If you wish to ask a question, please dial pound key five on your telephone keypad to enter the queue. If you wish to withdraw your question, please dial pound key six on your telephone keypad. The next question comes from Agnieszka Wajlela from Nordia. Please go ahead.
Perfect, thank you. Krister, you said that your sales in the coming quarters will reflect more the orders that you take in the quarter, so more kind of in and out orders. However, in Q4 you actually built some 100 million SEK in backlog. So my question is, when will this backlog be delivered? Will it be already in Q1? And based on that, should we expect higher sequential sales in Q1?
I think it will be split in both the Q1 and Q2 because some of it was also like a pre-ordering effect, like they're ordering for further on the year. but there was a smaller amount. So yes, it's a backlog we're having or book to bill, positive book to bill ratio that we're having there. So yes, some of it will come in Q1 and some of it will come in Q2.
And then any color on sequential sales development, would you venture that?
The sales development, we believe that it will be We see positive signals, and we believe there will be small increases hopefully every quarter for 2024. Where we made estimates or guessing was that we hopefully could start seeing some bigger growth in the second half of the year earliest. But I think Q1 and Q2 will not be any dramatic increases.
All right, perfect. And maybe if you could quantify the order you got from the French rental company and also the DAC order, how much was it? Just the ballpark number.
No, I don't remember. We have made a press release on the DAC. I think we was that 12, 13 million SEK. Something like that. And the French order was a little bit bigger than that.
Perfect, thank you. And just to give us, if you can give us the status on the implementation of the ERP system, what's left and would you expect further production disruptions due to that?

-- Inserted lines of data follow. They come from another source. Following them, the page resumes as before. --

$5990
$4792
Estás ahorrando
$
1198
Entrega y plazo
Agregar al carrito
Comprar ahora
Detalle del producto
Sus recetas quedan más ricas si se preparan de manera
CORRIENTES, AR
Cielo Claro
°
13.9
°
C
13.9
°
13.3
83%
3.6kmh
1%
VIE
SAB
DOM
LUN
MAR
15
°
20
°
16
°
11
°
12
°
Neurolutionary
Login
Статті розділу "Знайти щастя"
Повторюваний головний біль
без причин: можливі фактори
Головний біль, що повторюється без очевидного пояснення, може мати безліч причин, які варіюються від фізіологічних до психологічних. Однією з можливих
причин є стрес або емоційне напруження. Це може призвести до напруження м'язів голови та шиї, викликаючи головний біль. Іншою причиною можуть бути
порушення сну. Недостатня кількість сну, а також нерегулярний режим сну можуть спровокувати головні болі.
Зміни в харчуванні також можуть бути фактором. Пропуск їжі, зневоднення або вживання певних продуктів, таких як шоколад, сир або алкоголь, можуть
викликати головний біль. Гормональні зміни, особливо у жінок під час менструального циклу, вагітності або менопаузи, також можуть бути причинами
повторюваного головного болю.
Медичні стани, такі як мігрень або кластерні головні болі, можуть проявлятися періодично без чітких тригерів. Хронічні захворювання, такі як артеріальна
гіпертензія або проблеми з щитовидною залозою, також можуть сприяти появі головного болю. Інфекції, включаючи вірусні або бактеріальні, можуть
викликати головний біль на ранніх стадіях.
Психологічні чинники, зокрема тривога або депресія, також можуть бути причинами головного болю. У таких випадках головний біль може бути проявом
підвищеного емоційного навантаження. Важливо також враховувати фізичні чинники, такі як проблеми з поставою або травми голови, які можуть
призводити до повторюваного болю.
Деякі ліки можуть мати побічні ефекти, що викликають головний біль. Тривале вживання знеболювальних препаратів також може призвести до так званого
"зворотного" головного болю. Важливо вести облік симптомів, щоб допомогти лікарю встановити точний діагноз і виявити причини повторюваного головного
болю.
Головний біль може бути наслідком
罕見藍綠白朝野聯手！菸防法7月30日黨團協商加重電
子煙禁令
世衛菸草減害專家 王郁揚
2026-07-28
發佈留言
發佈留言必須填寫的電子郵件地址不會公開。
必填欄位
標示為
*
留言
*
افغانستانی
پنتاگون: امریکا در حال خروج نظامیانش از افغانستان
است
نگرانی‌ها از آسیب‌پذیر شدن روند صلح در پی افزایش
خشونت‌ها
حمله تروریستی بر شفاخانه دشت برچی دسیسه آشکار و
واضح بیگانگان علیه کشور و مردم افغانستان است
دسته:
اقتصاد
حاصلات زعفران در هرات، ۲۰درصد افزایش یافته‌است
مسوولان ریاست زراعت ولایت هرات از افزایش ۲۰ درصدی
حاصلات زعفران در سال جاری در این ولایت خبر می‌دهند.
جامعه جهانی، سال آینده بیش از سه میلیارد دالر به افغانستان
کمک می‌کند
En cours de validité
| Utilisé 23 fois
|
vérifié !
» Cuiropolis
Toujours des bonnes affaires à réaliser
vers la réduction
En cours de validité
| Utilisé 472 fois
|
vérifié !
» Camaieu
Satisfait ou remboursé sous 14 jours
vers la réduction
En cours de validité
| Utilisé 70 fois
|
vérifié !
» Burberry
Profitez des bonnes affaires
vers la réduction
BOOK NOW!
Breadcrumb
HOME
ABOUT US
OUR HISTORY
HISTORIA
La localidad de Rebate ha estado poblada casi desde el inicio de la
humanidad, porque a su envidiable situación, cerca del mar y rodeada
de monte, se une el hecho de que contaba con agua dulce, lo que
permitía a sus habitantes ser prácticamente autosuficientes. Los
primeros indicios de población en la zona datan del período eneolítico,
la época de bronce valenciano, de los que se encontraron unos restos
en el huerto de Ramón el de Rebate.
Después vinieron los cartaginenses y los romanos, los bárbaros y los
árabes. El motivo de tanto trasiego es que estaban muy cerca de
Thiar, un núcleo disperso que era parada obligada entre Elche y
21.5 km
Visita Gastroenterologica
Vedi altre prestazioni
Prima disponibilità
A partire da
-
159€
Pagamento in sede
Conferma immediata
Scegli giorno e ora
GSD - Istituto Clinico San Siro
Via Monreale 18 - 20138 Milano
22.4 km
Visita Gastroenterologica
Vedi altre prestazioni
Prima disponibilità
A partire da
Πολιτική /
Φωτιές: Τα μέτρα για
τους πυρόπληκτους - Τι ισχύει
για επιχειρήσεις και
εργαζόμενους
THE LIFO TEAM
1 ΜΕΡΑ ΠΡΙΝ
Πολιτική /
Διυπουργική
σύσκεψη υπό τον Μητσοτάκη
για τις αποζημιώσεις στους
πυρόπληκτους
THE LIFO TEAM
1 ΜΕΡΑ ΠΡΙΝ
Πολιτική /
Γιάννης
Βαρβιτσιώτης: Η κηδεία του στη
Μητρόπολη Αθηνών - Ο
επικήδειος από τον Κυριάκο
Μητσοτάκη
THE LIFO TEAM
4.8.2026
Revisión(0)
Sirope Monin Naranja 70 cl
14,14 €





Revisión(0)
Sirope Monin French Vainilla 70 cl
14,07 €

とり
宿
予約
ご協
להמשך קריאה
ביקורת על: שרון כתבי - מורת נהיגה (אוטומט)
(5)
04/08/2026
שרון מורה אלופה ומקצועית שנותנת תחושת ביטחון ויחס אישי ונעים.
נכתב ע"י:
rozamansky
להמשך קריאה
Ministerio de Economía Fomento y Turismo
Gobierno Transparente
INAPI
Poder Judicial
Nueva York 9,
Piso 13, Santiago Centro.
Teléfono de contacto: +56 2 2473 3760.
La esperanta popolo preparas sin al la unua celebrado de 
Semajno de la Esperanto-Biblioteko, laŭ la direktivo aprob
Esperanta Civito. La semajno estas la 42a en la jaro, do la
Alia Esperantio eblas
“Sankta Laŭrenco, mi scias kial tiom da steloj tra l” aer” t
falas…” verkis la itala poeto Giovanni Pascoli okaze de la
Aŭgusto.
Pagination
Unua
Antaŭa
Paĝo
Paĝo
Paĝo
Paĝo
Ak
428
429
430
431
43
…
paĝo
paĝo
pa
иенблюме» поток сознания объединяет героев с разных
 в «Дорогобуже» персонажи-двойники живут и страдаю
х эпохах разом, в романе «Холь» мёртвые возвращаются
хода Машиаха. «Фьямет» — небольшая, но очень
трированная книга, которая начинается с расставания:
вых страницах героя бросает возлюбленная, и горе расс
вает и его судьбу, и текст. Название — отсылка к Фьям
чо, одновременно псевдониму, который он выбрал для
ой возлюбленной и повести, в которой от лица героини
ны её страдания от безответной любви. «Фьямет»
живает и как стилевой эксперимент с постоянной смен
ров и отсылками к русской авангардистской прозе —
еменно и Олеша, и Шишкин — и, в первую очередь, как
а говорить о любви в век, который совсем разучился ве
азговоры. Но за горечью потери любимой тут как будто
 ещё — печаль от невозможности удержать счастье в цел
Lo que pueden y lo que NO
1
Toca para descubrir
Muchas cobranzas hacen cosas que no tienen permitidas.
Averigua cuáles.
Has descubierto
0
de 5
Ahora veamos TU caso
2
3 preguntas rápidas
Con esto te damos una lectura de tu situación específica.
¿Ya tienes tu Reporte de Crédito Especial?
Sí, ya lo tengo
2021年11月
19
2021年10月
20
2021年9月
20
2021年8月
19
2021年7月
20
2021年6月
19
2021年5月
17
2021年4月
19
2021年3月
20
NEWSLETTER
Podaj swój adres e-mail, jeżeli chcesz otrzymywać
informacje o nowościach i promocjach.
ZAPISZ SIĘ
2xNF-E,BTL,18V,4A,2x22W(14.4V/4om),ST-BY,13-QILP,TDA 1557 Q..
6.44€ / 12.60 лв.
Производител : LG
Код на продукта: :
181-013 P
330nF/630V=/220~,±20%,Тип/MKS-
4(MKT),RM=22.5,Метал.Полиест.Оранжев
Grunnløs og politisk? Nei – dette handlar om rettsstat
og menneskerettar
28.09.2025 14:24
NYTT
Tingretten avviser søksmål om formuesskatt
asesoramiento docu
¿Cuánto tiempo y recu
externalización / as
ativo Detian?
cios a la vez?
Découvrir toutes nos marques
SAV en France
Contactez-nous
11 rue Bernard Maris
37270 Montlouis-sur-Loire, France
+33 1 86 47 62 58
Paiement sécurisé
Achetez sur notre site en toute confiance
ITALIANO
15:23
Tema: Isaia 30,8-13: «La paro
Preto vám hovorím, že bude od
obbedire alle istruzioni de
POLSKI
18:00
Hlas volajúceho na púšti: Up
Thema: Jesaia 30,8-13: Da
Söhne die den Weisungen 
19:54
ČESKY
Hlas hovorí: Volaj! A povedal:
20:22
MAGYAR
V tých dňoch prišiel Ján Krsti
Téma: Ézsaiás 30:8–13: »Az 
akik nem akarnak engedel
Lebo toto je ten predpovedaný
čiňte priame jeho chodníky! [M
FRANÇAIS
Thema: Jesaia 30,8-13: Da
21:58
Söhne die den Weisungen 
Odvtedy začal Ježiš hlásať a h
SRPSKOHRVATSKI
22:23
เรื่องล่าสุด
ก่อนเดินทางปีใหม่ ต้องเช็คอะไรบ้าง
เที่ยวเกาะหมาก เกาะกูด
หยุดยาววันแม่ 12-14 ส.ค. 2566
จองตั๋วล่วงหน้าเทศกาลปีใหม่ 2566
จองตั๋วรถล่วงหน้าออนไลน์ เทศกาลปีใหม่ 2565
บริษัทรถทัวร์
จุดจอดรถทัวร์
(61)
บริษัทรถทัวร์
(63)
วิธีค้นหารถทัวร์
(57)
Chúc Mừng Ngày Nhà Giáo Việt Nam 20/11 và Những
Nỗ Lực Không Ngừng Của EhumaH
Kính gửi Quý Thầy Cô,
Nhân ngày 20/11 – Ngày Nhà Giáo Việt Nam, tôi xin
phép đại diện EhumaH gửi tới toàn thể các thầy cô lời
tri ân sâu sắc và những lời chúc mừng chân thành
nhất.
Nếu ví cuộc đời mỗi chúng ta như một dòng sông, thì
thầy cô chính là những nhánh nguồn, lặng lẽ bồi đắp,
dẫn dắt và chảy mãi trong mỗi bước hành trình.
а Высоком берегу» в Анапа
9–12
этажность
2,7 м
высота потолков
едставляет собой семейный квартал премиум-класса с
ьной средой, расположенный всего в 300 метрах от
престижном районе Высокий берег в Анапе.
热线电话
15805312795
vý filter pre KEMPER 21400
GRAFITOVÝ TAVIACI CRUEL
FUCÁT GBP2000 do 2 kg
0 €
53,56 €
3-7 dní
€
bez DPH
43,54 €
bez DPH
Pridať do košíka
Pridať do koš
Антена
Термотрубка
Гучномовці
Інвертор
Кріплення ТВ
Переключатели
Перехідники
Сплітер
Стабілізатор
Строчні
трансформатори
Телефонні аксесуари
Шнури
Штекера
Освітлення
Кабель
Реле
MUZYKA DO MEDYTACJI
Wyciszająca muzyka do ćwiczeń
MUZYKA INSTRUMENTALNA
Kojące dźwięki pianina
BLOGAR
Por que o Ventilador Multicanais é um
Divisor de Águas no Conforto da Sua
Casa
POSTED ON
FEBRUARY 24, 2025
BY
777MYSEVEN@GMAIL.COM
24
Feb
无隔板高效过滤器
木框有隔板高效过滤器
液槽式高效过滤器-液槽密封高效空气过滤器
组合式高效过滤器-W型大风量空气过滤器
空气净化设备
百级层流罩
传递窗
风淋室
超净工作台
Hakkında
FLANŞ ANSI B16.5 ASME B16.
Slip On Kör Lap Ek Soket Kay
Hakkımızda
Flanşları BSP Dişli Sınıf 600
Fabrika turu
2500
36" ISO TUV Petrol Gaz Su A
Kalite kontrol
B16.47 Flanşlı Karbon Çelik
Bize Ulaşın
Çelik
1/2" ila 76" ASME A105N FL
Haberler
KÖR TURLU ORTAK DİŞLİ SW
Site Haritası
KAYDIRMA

So far it's implemented in the production company in Sweden and in one sales company and we have had disruptions in the production companies absolutely but it's we get we're getting signals on it started looking better and better every every week more or less and we think with the capacity we have now we are prepared for an increase of getting more order intake and be able to deliver it out fast we will have short lead times It's if it's still some parts that are missing or anything like that. But right now the feeling is getting better and better regarding system. Still, the biggest problem is that we need to have a little bit more people because we have changed some processes before people are getting used to that. We will have the need for more people.
For more kind of cost headwind rather than sales headwind from now on.
Yeah.
Okay and then if we can discuss costs. I noticed that the number of your employees came down in Q4. Was it mainly in production?
Yeah it's mainly production. We've been having a lot of people on short term employed and we have been ending a lot of people during during the year in that way. And also some people have moved into other industries like the defense industry and so on have been popular for people to go to. So we have a more natural way of getting, letting people go. And right now for be able to do all the things that we need to do with the ERP system and so on, and also keep implementing it in Poland. We need the people that we have right now.
And then in general, how should we think about your other operating costs like SG&As and R&D in 2024? Do you plan to have them flat or expand them or do you expect any cuts in this kind of costs?
We're still behind on a lot of tools and stuff. The focus have been on the EC3 and DC3. So we still wanted to get more tools out during 2024. So that's something we will keep on working on. I don't think there will be that high cost as it's been with the EC3 and DC3. Now we are more or less ready for the serial production and starting with the one size on the EC3 and the DC3 is then more or less fully developed in that way. So it will be some cost then for the different sizes for the EC3 but also bigger focus on tools for the coming years. So I would guess to go down a little bit.
Going down a little bit, okay. And pricing, how does it hold?
We made a smaller price increase this year so we don't see any need for change during the year so far. Of course we've seen the fluctuations in the currencies and so on that of course affecting us. But we haven't made any bigger changes or planning any changes on that right now. Then it would be a normal price increase, I guess, depending on the inflation and so on for upcoming years.
All right. And then my last question, really. Do you think it's a fair assumption that your EBIT margin in Q4 was a kind of bottom? Obviously, we don't know about the markets, but it looks like sales might be stabilizing, redrawing a bit, pricing is not a problem, and maybe some costs are coming down. So do you think it's a fair assumption to think that margin should improve sequentially from here?
Yes. I mean, we are not sure. pleased with 6%. Our goal is definitely to be higher up. And I think we did a lot to ourselves by moving in North America our stock from one logistic hub to another logistic hub. And we also implemented the ERP system in the Swedish production company that is the biggest So we managed to destroy a lot for ourselves. So it's not only the market that are disturbing. It's also that we did this to ourselves. So in that way, we have the chance to increase our e-habit margin in a good way for coming quarters.
Perfect. Thank you.
As a reminder, if you wish to ask a question, please dial pound key five on your telephone keypad. There are no more questions at this time. So I hand the conference back to the speakers for any closing comments.
Okay. Thank you, everyone, for a good question. And if you have any further questions, please don't hesitate to reach out to any of us. We are more than happy to help you. Thank you again for listening in today, and we hope to see you all soon again. Thank you very much.